[[ DATASET RECORDS, beginning ]]

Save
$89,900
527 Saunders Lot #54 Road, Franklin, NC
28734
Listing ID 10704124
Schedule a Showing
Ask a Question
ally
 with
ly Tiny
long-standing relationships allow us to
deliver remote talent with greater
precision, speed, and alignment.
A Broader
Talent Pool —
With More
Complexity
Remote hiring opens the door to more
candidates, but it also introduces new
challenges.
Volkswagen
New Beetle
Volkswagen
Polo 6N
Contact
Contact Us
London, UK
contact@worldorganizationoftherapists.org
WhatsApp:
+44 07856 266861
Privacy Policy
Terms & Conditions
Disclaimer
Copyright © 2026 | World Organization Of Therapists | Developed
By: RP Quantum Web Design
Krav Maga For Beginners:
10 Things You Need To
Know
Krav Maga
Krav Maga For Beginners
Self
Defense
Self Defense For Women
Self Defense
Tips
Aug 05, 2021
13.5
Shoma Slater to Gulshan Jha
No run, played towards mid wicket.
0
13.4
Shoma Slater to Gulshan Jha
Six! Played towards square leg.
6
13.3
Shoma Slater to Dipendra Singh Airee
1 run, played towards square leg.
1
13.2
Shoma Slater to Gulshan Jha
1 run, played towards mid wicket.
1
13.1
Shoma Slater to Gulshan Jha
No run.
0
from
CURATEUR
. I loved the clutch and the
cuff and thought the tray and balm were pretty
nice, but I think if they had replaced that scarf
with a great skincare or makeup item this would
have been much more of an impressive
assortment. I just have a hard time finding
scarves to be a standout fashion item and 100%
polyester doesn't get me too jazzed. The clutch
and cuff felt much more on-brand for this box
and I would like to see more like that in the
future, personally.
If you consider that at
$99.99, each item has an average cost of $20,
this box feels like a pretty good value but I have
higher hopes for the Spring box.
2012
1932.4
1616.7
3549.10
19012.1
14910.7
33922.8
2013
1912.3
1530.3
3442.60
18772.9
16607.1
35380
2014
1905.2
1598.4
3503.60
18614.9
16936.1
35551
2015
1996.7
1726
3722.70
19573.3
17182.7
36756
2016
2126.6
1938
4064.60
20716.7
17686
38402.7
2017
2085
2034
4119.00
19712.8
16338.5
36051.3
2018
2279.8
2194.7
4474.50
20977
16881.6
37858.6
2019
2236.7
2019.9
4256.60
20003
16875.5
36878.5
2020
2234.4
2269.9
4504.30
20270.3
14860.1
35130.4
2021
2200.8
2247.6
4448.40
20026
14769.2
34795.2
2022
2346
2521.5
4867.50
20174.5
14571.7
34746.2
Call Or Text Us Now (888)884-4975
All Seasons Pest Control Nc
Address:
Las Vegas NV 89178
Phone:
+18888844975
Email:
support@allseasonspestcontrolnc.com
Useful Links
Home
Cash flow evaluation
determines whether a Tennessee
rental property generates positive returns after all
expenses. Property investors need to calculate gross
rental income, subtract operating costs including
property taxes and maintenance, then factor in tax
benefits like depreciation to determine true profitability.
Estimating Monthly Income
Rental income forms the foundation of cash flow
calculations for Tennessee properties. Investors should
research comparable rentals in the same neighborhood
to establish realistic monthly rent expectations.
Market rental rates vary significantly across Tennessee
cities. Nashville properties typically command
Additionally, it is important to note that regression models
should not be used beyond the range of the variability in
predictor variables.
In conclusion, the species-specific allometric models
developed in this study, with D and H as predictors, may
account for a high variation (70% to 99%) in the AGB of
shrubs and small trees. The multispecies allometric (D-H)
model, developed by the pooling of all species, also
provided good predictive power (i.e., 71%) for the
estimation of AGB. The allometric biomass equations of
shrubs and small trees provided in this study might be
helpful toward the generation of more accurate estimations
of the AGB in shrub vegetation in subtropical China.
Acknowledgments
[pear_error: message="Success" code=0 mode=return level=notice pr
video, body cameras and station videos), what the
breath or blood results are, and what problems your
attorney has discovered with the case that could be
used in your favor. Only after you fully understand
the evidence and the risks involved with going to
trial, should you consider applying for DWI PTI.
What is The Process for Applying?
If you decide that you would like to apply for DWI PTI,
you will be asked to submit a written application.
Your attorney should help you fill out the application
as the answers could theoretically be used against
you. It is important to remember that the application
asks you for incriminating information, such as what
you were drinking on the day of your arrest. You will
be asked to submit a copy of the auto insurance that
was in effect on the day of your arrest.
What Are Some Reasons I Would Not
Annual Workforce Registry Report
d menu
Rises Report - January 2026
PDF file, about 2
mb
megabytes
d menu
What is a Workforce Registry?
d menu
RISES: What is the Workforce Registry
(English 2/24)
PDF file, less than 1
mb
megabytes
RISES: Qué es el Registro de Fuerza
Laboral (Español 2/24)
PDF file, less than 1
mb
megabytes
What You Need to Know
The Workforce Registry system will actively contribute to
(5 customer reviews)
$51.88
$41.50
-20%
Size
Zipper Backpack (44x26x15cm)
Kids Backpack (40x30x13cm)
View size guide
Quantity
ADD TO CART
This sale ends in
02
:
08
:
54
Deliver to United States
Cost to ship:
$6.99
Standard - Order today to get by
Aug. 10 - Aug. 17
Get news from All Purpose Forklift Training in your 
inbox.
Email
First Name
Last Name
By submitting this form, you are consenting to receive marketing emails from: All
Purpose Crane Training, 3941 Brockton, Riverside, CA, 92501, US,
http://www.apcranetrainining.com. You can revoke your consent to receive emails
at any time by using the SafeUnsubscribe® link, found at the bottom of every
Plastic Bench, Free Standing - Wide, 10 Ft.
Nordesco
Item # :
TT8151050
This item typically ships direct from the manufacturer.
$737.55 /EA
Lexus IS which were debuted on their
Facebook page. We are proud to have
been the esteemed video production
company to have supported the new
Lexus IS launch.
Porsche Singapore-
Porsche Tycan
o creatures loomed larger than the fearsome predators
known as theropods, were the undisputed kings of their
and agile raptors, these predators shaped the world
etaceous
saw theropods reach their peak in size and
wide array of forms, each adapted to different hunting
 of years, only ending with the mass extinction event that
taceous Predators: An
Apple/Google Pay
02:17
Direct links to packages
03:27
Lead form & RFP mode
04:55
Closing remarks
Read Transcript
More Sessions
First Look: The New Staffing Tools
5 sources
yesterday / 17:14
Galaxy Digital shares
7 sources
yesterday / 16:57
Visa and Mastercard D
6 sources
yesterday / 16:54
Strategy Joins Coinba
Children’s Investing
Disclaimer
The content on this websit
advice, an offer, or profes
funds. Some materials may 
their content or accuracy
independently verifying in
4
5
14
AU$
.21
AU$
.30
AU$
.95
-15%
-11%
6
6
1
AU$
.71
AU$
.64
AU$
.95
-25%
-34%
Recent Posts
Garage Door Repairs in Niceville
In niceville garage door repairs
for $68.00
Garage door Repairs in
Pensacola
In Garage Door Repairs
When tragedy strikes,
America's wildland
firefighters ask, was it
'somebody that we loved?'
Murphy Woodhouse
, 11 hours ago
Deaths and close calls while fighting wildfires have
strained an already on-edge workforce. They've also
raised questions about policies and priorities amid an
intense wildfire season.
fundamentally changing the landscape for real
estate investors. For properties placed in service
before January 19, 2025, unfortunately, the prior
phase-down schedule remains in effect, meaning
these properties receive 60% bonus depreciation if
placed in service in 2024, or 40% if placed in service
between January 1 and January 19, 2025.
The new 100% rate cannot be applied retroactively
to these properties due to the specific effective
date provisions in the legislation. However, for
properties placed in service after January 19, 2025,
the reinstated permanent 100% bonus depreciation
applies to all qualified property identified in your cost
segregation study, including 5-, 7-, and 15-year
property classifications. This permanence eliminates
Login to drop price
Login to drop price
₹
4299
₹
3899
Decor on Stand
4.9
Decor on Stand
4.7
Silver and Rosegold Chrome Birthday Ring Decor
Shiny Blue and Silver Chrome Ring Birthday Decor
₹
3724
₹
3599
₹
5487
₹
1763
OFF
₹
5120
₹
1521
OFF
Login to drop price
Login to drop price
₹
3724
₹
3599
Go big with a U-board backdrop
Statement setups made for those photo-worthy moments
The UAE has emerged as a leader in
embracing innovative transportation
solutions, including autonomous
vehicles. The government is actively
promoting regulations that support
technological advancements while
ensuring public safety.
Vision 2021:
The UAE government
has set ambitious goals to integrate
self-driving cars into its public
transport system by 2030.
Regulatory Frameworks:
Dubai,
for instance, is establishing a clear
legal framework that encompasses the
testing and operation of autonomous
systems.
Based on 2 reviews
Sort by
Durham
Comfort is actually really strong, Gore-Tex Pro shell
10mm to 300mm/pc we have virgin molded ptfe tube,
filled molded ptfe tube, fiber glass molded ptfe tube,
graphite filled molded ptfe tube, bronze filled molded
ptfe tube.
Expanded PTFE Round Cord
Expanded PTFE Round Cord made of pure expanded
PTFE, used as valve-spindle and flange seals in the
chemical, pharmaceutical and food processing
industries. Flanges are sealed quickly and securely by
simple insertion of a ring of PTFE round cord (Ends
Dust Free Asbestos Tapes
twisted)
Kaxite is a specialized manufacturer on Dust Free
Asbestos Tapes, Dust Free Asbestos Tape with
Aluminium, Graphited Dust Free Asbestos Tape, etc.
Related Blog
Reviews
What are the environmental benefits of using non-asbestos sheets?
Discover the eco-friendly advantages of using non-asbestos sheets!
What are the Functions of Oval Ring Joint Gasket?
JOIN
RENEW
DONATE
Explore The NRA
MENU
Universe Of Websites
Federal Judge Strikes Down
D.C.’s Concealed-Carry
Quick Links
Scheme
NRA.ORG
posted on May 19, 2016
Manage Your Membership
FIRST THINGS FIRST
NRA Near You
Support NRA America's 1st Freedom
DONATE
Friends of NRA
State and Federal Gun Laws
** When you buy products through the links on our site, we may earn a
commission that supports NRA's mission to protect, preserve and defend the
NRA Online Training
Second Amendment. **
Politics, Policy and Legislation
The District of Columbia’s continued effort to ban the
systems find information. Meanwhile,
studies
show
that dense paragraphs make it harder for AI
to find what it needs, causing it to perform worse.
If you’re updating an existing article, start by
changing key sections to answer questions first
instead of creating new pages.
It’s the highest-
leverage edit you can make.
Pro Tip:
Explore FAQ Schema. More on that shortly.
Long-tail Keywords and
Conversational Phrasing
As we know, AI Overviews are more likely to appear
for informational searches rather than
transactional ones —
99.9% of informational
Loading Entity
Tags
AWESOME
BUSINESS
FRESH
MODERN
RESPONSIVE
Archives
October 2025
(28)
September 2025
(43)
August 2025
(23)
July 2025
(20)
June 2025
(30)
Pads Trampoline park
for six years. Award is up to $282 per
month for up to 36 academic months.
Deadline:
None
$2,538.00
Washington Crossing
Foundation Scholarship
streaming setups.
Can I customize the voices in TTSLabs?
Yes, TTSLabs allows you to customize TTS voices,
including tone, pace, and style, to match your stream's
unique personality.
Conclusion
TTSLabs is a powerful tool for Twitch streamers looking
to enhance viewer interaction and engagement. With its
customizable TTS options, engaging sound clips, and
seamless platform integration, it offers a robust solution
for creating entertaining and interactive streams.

[[ DATASET RECORDS, end ]]

**TASK REQUIREMENTS**
Within the listing above, copy each line that has the string "Decor".

**ANSWER TO THIS TASK**
Decor on Stand
Decor on Stand
Silver and Rosegold Chrome Birthday Ring Decor
Shiny Blue and Silver Chrome Ring Birthday Decor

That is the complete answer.